* Task brief
State only how many lines below include the word "INSS".

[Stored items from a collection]
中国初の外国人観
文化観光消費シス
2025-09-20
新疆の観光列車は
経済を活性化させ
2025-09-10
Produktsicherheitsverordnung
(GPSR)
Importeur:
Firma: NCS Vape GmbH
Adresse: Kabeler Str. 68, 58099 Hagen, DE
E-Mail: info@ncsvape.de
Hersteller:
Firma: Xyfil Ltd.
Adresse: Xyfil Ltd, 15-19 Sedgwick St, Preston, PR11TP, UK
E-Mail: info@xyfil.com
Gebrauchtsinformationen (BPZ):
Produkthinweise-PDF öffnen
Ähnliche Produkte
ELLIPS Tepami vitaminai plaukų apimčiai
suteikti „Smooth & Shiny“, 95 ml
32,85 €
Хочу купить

* * *

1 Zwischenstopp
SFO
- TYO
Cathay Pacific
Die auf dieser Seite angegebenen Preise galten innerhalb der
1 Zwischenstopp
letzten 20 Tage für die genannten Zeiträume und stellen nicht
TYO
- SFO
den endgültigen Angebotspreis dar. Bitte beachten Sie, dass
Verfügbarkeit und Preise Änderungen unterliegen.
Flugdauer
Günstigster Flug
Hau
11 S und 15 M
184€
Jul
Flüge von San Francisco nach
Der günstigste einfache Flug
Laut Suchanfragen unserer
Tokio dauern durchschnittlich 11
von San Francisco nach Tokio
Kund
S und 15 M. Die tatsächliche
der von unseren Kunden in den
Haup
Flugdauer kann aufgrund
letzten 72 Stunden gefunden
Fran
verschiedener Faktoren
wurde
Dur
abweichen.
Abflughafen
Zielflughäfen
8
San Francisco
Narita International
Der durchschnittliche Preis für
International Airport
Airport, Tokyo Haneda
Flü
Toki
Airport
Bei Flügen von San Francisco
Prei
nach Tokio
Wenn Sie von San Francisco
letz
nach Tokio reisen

...

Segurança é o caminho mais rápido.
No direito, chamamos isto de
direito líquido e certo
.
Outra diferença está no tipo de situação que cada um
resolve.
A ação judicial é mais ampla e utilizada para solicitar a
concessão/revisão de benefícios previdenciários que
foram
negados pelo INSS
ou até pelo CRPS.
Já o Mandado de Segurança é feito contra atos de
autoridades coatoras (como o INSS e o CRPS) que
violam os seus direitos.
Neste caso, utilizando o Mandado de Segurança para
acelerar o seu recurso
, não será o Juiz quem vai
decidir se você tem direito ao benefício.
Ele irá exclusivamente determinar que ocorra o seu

* Solution for this problem
2